**Problem to solve:**
Using only the entries below, copy exactly the lines that begin at the one with "- A very helpful gentleman. We" and end at the one with "Peter's clothes have sold at top retailers", both included. Drop the pictures.

[Dataset entries]
********************

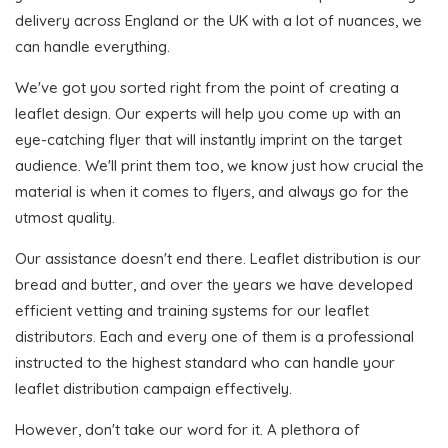
delivery across England or the UK with a lot of nuances, we
can handle everything.
We've got you sorted right from the point of creating a
leaflet design. Our experts will help you come up with an
eye-catching flyer that will instantly imprint on the target
audience. We'll print them too, we know just how crucial the
material is when it comes to flyers, and always go for the
utmost quality.
Our assistance doesn't end there. Leaflet distribution is our
bread and butter, and over the years we have developed
efficient vetting and training systems for our leaflet
distributors. Each and every one of them is a professional
instructed to the highest standard who can handle your
leaflet distribution campaign effectively.
However, don't take our word for it. A plethora of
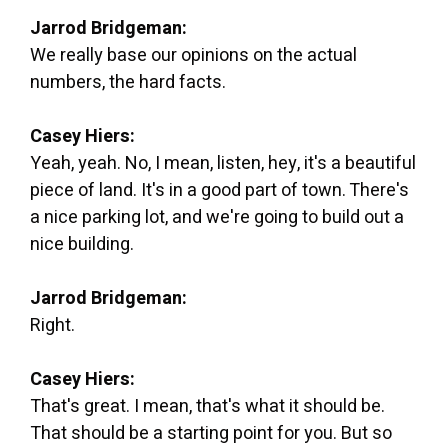
Jarrod Bridgeman:
We really base our opinions on the actual
numbers, the hard facts.
Casey Hiers:
Yeah, yeah. No, I mean, listen, hey, it's a beautiful
piece of land. It's in a good part of town. There's
a nice parking lot, and we're going to build out a
nice building.
Jarrod Bridgeman:
Right.
Casey Hiers:
That's great. I mean, that's what it should be.
That should be a starting point for you. But so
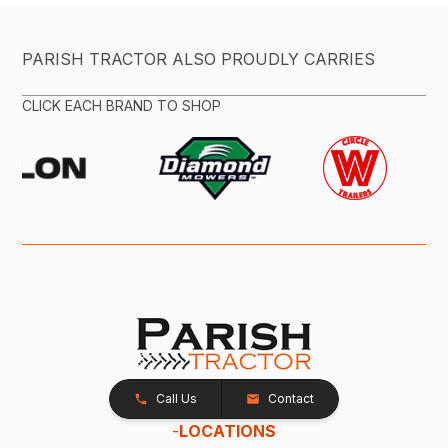
PARISH TRACTOR ALSO PROUDLY CARRIES
CLICK EACH BRAND TO SHOP
Call Us
Contact
-
LOCATIONS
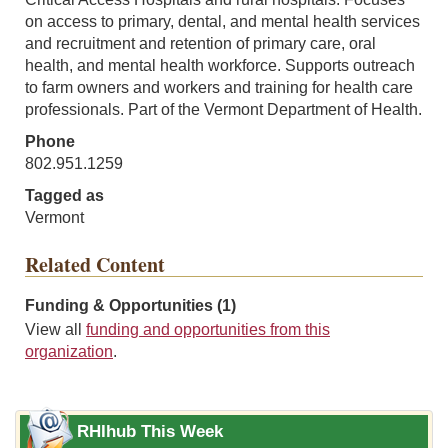
on access to primary, dental, and mental health services
and recruitment and retention of primary care, oral
health, and mental health workforce. Supports outreach
to farm owners and workers and training for health care
professionals. Part of the Vermont Department of Health.
Phone
802.951.1259
Tagged as
Vermont
Related Content
Funding & Opportunities (1)
View all
funding and opportunities from this
organization
.
RHIhub This Week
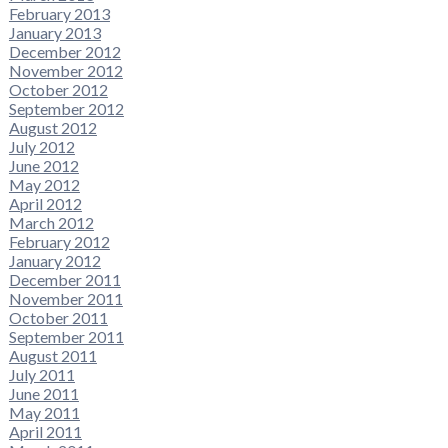
February 2013
January 2013
December 2012
November 2012
October 2012
September 2012
August 2012
July 2012
June 2012
May 2012
April 2012
March 2012
February 2012
January 2012
December 2011
November 2011
October 2011
September 2011
August 2011
July 2011
June 2011
May 2011
April 2011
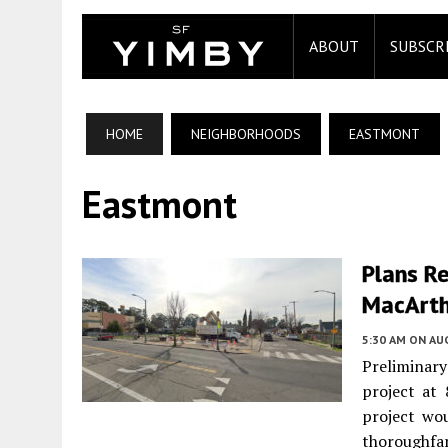
ABOUT
SUBSCR
HOME
NEIGHBORHOODS
EASTMONT
Eastmont
Plans R
MacArth
5:30 AM
ON AUG
Preliminary
project at
project wou
thoroughfar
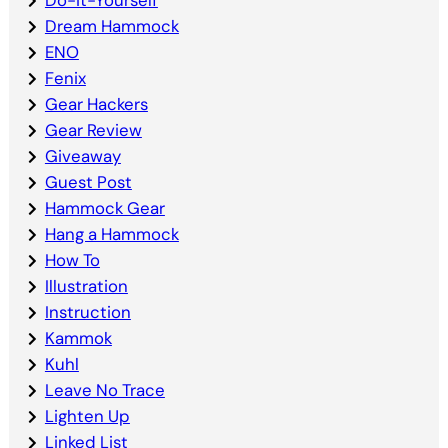
Dream Hammock
ENO
Fenix
Gear Hackers
Gear Review
Giveaway
Guest Post
Hammock Gear
Hang a Hammock
How To
Illustration
Instruction
Kammok
Kuhl
Leave No Trace
Lighten Up
Linked List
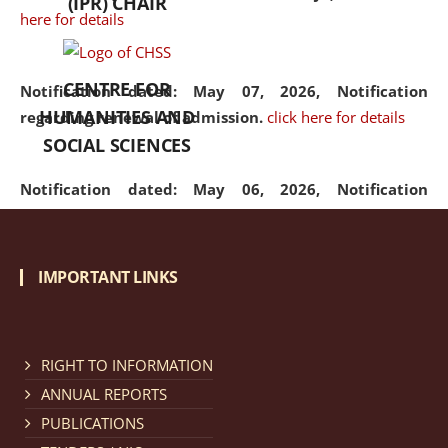
(IPR) CHAIR
here for details
CENTRE FOR
Notification dated: May 07, 2026,
Notification
HUMANITIES AND
regarding renewal of admission.
click here for details
SOCIAL SCIENCES
Notification dated: May 06, 2026,
Notification
regarding Refund Policy of Admission Fee.
click here
for details
IMPORTANT LINKS
Notification dated: April 30, 2026,
Notification
regarding extension of last date to apply for Merit
Cum Means Scholarship 2024-25.
click here for details
RIGHT TO INFORMATION
ANNUAL REPORTS
PUBLICATIONS
Notification dated: April 25, 2026,
Candidates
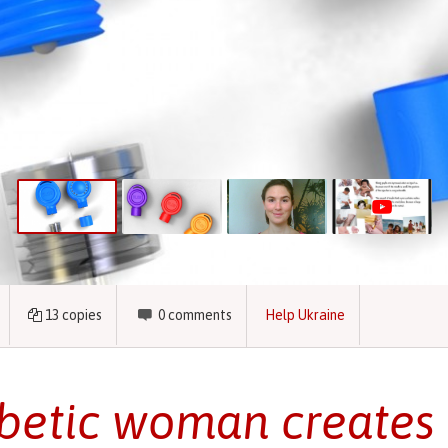
13
copies
0
comments
Help Ukraine
betic woman creates 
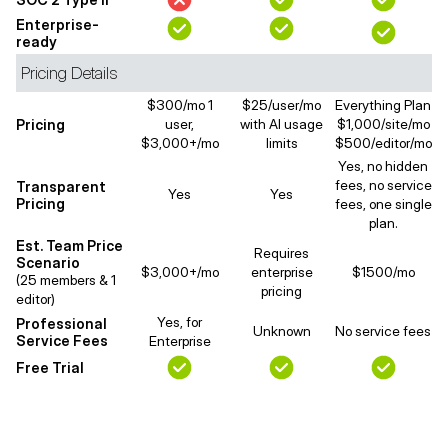
Enterprise-
ready
Pricing Details
$300/mo 1
$25/user/mo
Everything Plan
Pricing
user,
with AI usage
$1,000/site/mo
$3,000+/mo
limits
$500/editor/mo
Yes, no hidden
fees, no service
Transparent
Yes
Yes
Pricing
fees, one single
plan.
Est. Team Price
Requires
Scenario
$3,000+/mo
enterprise
$1500/mo
(25 members & 1
pricing
editor)
Yes, for
Professional
Unknown
No service fees
Service Fees
Enterprise
Free Trial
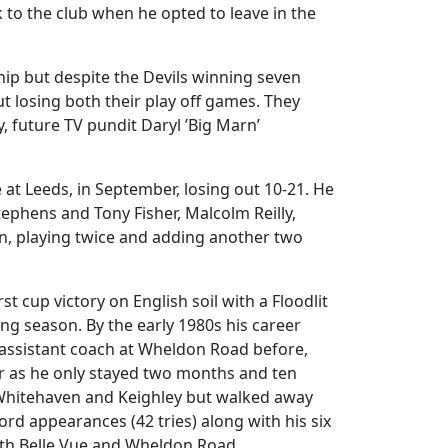
ck to the club when he opted to leave in the
hip but despite the Devils winning seven
ut losing both their play off games. They
 future TV pundit Daryl ’Big Marn’
t Leeds, in September, losing out 10-21. He
Stephens and Tony Fisher, Malcolm Reilly,
in, playing twice and adding another two
st cup victory on English soil with a Floodlit
g season. By the early 1980s his career
 assistant coach at Wheldon Road before,
er as he only stayed two months and ten
o Whitehaven and Keighley but walked away
ord appearances (42 tries) along with his six
oth Belle Vue and Wheldon Road.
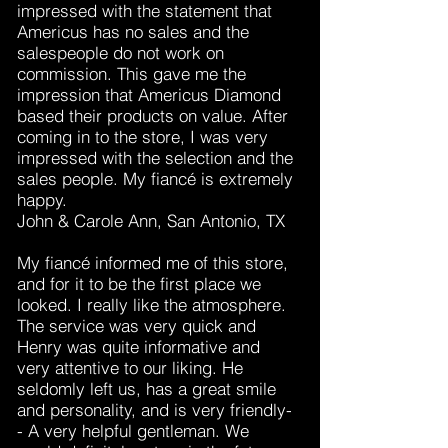
impressed with the statement that
Americus has no sales and the
salespeople do not work on
commission. This gave me the
impression that Americus Diamond
based their products on value. After
coming in to the store, I was very
impressed with the selection and the
sales people. My fiancé is extremely
happy.
John & Carole Ann, San Antonio, TX
My fiancé informed me of this store,
and for it to be the first place we
looked. I really like the atmosphere.
The service was very quick and
Henry was quite informative and
very attentive to our liking. He
seldomly left us, has a great smile
and personality, and is very friendly-
- A very helpful gentleman. We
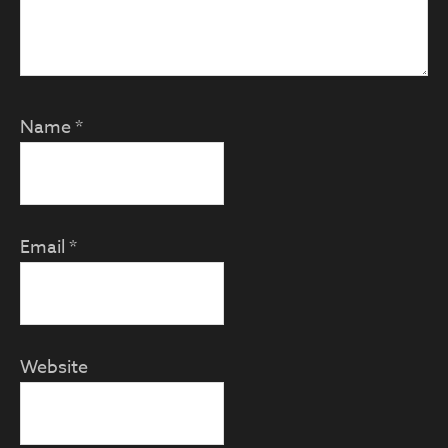
Name
*
Email
*
Website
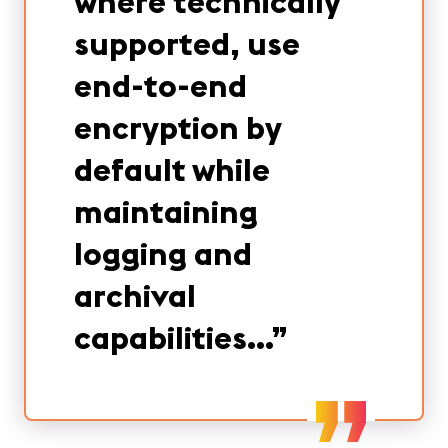
where technically
supported, use
end-to-end
encryption by
default while
maintaining
logging and
archival
capabilities…
”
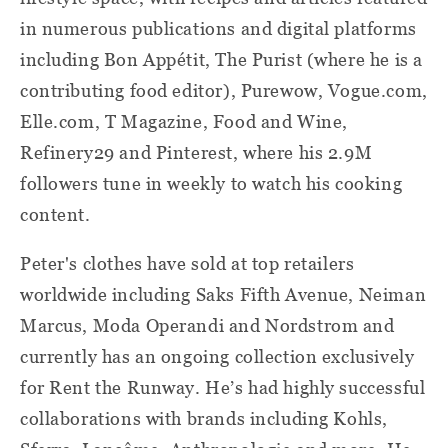
in numerous publications and digital platforms
including Bon Appétit, The Purist (where he is a
contributing food editor), Purewow, Vogue.com,
Elle.com, T Magazine, Food and Wine,
Refinery29 and Pinterest, where his 2.9M
followers tune in weekly to watch his cooking
content.
Peter's clothes have sold at top retailers
worldwide including Saks Fifth Avenue, Neiman
Marcus, Moda Operandi and Nordstrom and
currently has an ongoing collection exclusively
for Rent the Runway. He’s had highly successful
collaborations with brands including Kohls,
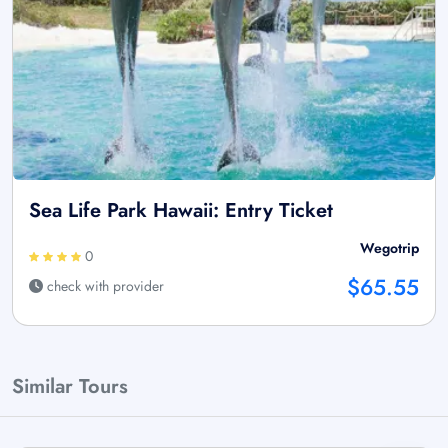
Sea Life Park Hawaii: Entry Ticket
Wegotrip
0
$65.55
check with provider
Similar Tours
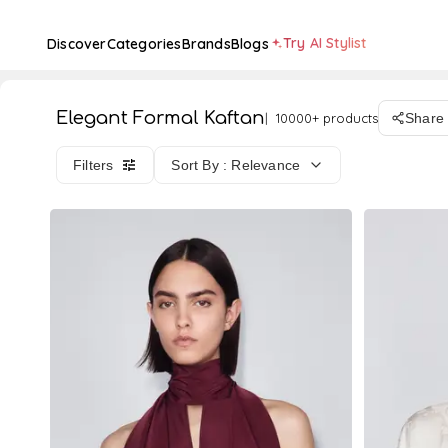
Try AI Stylist
Discover
Categories
Brands
Blogs
Elegant Formal Kaftan
10000+ products
Share
Filters
Sort By : Relevance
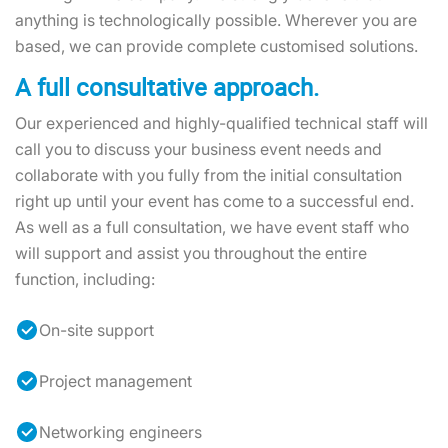
anything is technologically possible. Wherever you are
based, we can provide complete customised solutions.
A full consultative approach.
Our experienced and highly-qualified technical staff will
call you to discuss your business event needs and
collaborate with you fully from the initial consultation
right up until your event has come to a successful end.
As well as a full consultation, we have event staff who
will support and assist you throughout the entire
function, including:
On-site support
Project management
Networking engineers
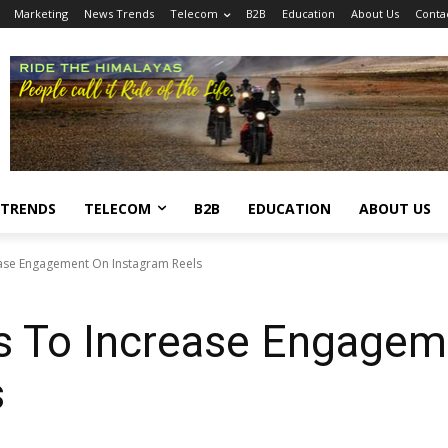
Marketing
News Trends
Telecom
B2B
Education
About Us
Conta
 TRENDS
TELECOM
B2B
EDUCATION
ABOUT US
ase Engagement On Instagram Reels
s To Increase Engagem
s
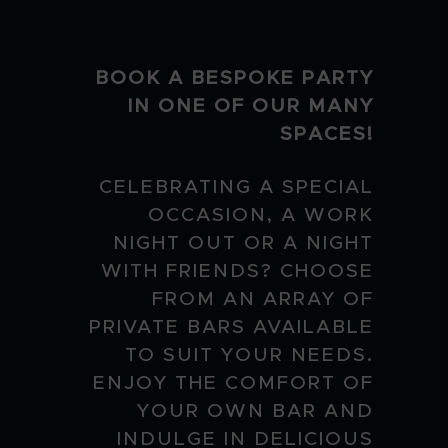
BOOK A BESPOKE PARTY
IN ONE OF OUR MANY
SPACES!
CELEBRATING A SPECIAL
OCCASION, A WORK
NIGHT OUT OR A NIGHT
WITH FRIENDS? CHOOSE
FROM AN ARRAY OF
PRIVATE BARS AVAILABLE
TO SUIT YOUR NEEDS.
ENJOY THE COMFORT OF
YOUR OWN BAR AND
INDULGE IN DELICIOUS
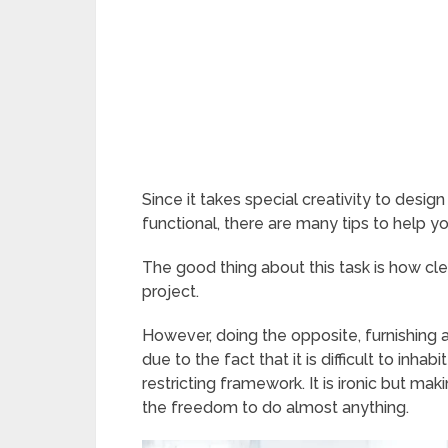
Since it takes special creativity to desig
functional, there are many tips to help y
The good thing about this task is how cl
project.
However, doing the opposite, furnishing a l
due to the fact that it is difficult to inh
restricting framework. It is ironic but mak
the freedom to do almost anything.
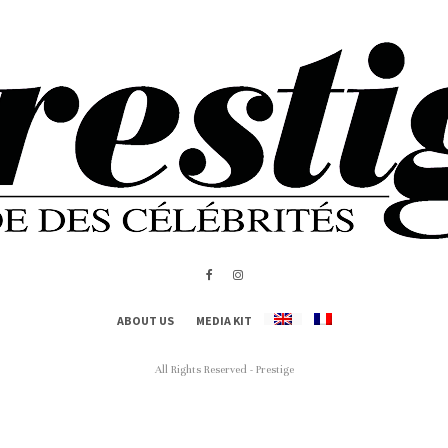
ABOUT US
MEDIA KIT
All Rights Reserved - Prestige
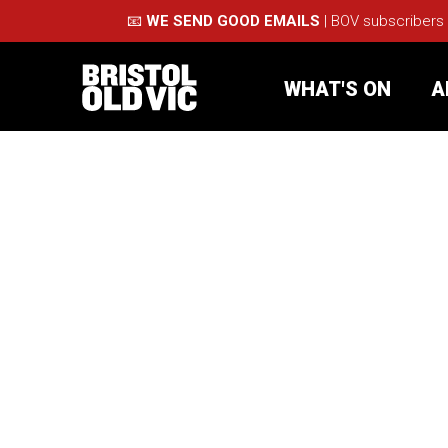
📧
WE SEND GOOD EMAILS
| BOV subscribers
WHAT'S ON
A
What's On
Take Pa
Café Bar
Schools
About Us
For Arti
Membership
Part
Support Us
Acces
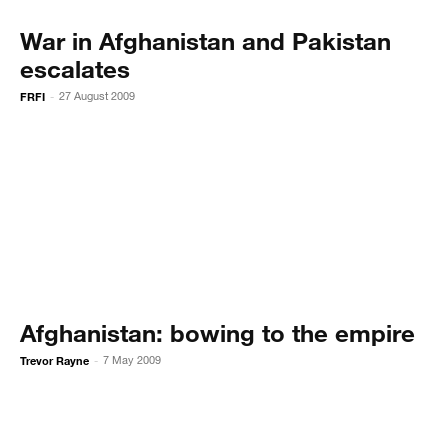
War in Afghanistan and Pakistan
escalates
FRFI
27 August 2009
-
Afghanistan: bowing to the empire
Trevor Rayne
7 May 2009
-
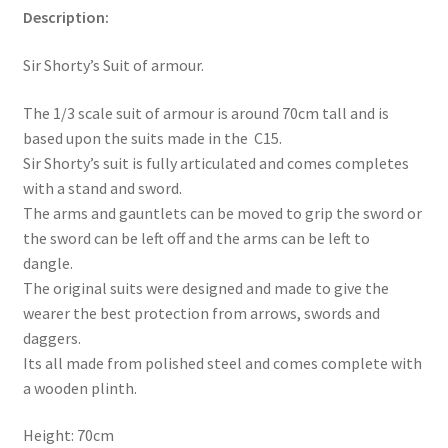
Description:
Sir Shorty’s Suit of armour.
The 1/3 scale suit of armour is around 70cm tall and is
based upon the suits made in the C15.
Sir Shorty’s suit is fully articulated and comes completes
with a stand and sword.
The arms and gauntlets can be moved to grip the sword or
the sword can be left off and the arms can be left to
dangle.
The original suits were designed and made to give the
wearer the best protection from arrows, swords and
daggers.
Its all made from polished steel and comes complete with
a wooden plinth.
Height: 70cm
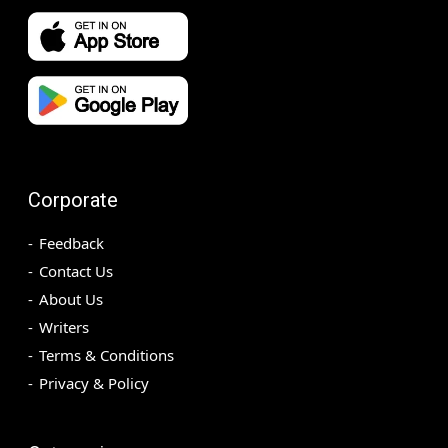
Corporate
Feedback
Contact Us
About Us
Writers
Terms & Conditions
Privacy & Policy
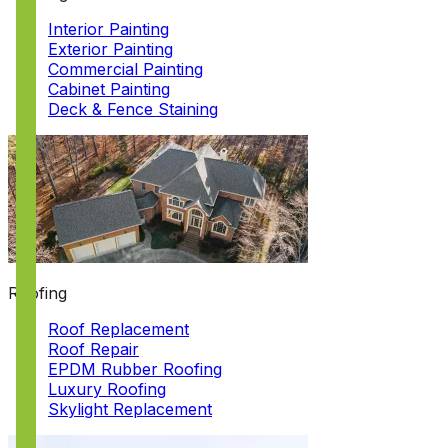
Interior Painting
Exterior Painting
Commercial Painting
Cabinet Painting
Deck & Fence Staining
Roofing
Roof Replacement
Roof Repair
EPDM Rubber Roofing
Luxury Roofing
Skylight Replacement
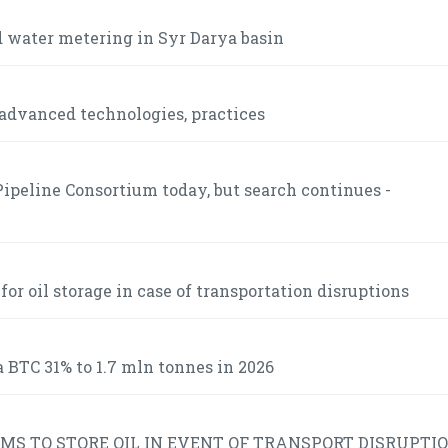
 water metering in Syr Darya basin
advanced technologies, practices
ipeline Consortium today, but search continues -
r oil storage in case of transportation disruptions
 BTC 31% to 1.7 mln tonnes in 2026
 TO STORE OIL IN EVENT OF TRANSPORT DISRUPTIO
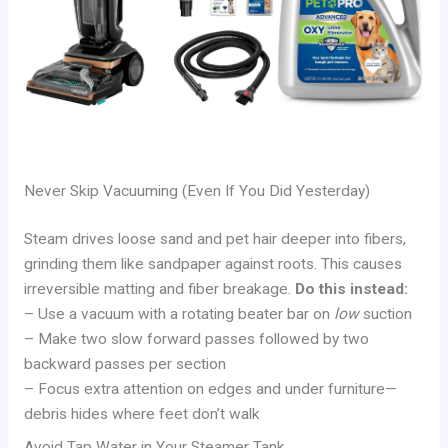
Never Skip Vacuuming (Even If You Did Yesterday)
Steam drives loose sand and pet hair deeper into fibers,
grinding them like sandpaper against roots. This causes
irreversible matting and fiber breakage.
Do this instead:
– Use a vacuum with a rotating beater bar on
low
suction
– Make two slow forward passes followed by two
backward passes per section
– Focus extra attention on edges and under furniture—
debris hides where feet don’t walk
Avoid Tap Water in Your Steamer Tank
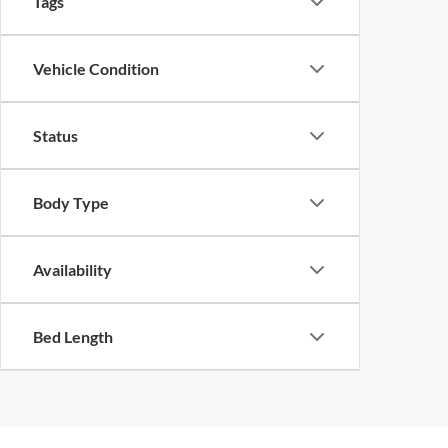
Tags
Vehicle Condition
Status
Body Type
Availability
Bed Length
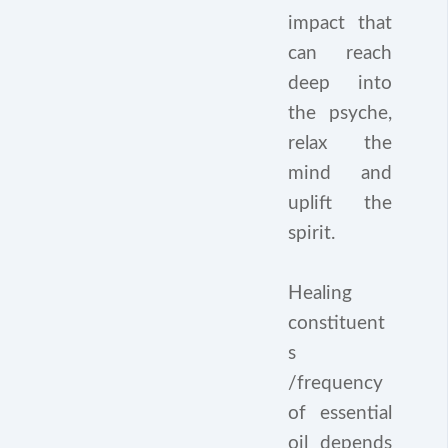
impact that
can reach
deep into
the psyche,
relax the
mind and
uplift the
spirit.
Healing
constituent
s
/frequency
of essential
oil depends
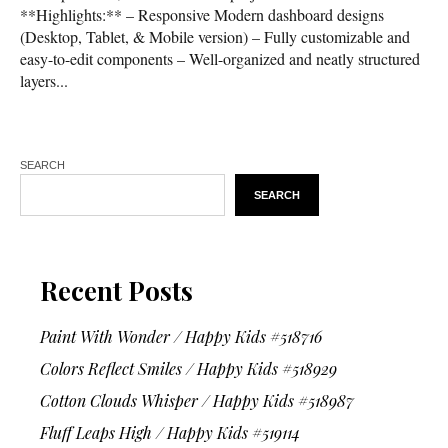
**Highlights:** – Responsive Modern dashboard designs
(Desktop, Tablet, & Mobile version) – Fully customizable and
easy-to-edit components – Well-organized and neatly structured
layers...
SEARCH
SEARCH
Recent Posts
Paint With Wonder / Happy Kids #518716
Colors Reflect Smiles / Happy Kids #518929
Cotton Clouds Whisper / Happy Kids #518987
Fluff Leaps High / Happy Kids #519114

********************

**Response area:**
- A very helpful gentleman. We
Name
*
Email
*
Website
where technically
supported, use
end-to-end
encryption by
default while
maintaining
logging and
archival
capabilities…
”
in numerous publications and digital platforms
including Bon Appétit, The Purist (where he is a
contributing food editor), Purewow, Vogue.com,
Elle.com, T Magazine, Food and Wine,
Refinery29 and Pinterest, where his 2.9M
followers tune in weekly to watch his cooking
content.
Peter's clothes have sold at top retailers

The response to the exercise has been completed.